In a comment on the previous post, Conrad said: “I am sure you were aware of the strenuous nature of this walk, but was it harder than you thought it would be?”, and I thought it was a question that deserved more than a ‘yes’ or ‘no’ answer (although if you don’t fancy reading my analysis below the short answer is ‘yes’).
I find that when sitting in my armchair with my laptop on my lap, looking at maps, distances, ascent and itinerary, it’s very easy to think “that’ll be hard, but it’ll be okay'” without putting too much more thought into it. We had no doubt that the section of the PCT was going to be a challenge, both logistically and physically, but we probably didn’t think about the difficulty in much detail, and the reality was that it was harder than expected (and we had it really easy this year, with no snow worth mentioning and low water levels).
As I mentioned briefly in one of my blog posts, the trail itself is easy. On the section we walked there was no navigation required (which saves a huge amount of time), the trail was usually (although not universally) an easy walking surface and the gradient was never steep (except that very last descent to Lyell Canyon). So, if you were to take away the external factors then it would be very quick and easy walking.
A few things combined to make it hard:
1) The temperature. The hottest days were (of course) in the desert, where we had it in the mid-thirties day after day, but even in the mountains it wasn’t unusual for it to be in the mid-to-high twenties. Sometimes we had shade and sometimes there was a breeze and when the two combined it was bliss, but sometimes there was absolutely no shade and no breeze. Even on a gentle slope, slogging continuously uphill for eight miles in the sunshine with those temperatures is hard work!
2) The weight. As I said in the last post, when we left Kennedy Meadows my pack was 34lb/15kg. That probably wasn’t the heaviest I carried as at the end of day 4 (albeit only for a few miles) I had 5 days of food and 5 litres of water on-board, and in the desert it wasn’t uncommon for me to have 4 litres of water. The point here is that even with a modest base-weight (mine was under 7 kilos, although in retrospect, in this year’s conditions, I could easily have gone lighter), the distance between re-supply and the lack of reliable water sources in the desert meant that our packs were almost always significantly heavier than we would carry in this country. At least I could always tell myself that every time I ate or drank, it would get lighter.
3) The altitude. I had appreciated that it would be hot and had appreciated that my bag would be heavy and knew, to an extent, that those factors would make things more difficult. What I hadn’t really thought about was how the altitude would affect us. As it happens, we got off lightly in terms of altitude symptoms (I had a headache for half a day, and spent a day feeling knackered, although both of those symptoms could have been unrelated to the elevation), but we both felt the altitude in terms of effort. We huffed and puffed up those gentle inclines with our respiration rates at all-time highs. Trying to drink and walk at the same time was folly. Trying to drink as soon as you stopped also resulted in comedy gasping. Add in a heavy pack and high temperatures and those climbs were far more difficult than they looked on paper!

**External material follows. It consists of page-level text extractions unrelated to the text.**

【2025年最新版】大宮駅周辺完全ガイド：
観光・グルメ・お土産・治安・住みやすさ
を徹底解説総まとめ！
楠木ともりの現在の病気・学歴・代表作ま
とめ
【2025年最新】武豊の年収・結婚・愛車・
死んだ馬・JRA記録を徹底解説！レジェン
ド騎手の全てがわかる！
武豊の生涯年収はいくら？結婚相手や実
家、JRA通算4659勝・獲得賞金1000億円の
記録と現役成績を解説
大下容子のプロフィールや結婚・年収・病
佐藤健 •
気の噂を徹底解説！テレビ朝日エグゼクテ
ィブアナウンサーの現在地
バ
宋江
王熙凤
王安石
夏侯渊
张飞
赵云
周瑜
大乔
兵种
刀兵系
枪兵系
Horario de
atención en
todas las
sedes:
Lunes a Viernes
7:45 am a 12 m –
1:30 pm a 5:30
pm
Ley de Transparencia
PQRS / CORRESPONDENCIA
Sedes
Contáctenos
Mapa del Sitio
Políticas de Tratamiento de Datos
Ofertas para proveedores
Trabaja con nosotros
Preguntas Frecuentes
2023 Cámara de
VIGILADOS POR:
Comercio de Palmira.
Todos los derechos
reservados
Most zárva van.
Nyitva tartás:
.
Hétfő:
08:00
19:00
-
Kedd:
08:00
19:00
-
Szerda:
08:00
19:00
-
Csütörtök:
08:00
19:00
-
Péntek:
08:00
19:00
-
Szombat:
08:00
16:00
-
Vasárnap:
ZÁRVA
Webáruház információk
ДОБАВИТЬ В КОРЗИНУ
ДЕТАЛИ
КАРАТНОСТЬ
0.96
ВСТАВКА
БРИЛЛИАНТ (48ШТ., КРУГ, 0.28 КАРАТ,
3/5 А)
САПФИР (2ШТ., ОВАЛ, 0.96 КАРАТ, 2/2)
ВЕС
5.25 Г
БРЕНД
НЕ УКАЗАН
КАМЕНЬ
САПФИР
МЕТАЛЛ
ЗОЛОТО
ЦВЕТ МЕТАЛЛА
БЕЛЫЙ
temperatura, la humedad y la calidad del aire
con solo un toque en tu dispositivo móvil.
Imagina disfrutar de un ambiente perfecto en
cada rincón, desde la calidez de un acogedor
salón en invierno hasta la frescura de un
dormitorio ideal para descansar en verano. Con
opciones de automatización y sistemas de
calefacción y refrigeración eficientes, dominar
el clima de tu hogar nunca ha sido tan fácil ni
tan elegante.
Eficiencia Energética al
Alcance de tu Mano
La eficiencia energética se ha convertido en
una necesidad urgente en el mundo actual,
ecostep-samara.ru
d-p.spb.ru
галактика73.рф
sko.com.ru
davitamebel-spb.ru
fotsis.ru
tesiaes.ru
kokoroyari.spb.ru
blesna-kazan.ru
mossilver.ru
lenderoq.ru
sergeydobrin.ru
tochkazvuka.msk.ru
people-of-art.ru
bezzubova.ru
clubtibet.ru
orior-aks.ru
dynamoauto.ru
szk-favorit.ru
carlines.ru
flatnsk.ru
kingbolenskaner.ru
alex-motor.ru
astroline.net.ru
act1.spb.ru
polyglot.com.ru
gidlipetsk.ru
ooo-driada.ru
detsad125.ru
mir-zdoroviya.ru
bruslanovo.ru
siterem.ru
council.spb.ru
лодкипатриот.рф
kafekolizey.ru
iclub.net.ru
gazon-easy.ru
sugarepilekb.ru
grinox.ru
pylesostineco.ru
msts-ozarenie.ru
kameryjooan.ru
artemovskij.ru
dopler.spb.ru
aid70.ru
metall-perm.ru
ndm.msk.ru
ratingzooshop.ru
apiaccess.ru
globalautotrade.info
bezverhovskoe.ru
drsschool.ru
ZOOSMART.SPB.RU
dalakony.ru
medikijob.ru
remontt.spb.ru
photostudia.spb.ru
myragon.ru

4) The lack of water in the desert. Or more precisely, the constant need to think about water (so a mental difficulty rather than a physical one, as (arguably) are most of these points). Except for a couple of occasions when I miscalculated, we always had enough water to drink freely, but the water report became our bible. There was the constant need to know where the next likely water source would be, where the next reliable water source would be, how much would be needed to get there, how far that meant we needed to walk that day, and where would be a good place to camp in view of the water sources available that day and the next.
5) The relentless ups and down in the High Sierra. We’re used to doing a couple of hard days of walking followed by some easier terrain. The passage through the Sierra goes over high passes so regularly that the easy (recovery) days don’t crop up (unless you do really short days, in which case you need to carry more food, in which case your pack’s heavier…), and there isn’t the option of taking a low-level alternative route. That much daily ascent, carrying that weight, at that altitude was tiring (although possibly more of a mental issue than a real physical one).
6) The jetlag! Admittedly this factor only applied in the first week, but I had completely underestimated how difficult it would be to deal with jetlag and the resultant lack of sleep whilst walking reasonable distances each day. The 4am starts offset this a little, but in the ideal world we would have had a few more days of acclimatisation before we set out.
All of that may sound negative, which isn’t my intention because the whole experience was undoubtedly positive and hugely enjoyable (even if not always fun at the time!). Hundreds of people through-hike the PCT every year, so unarguably doable, even with the altitude, heavy pack, lack of water and continuous lumps – but it’s certainly not a stroll in the park!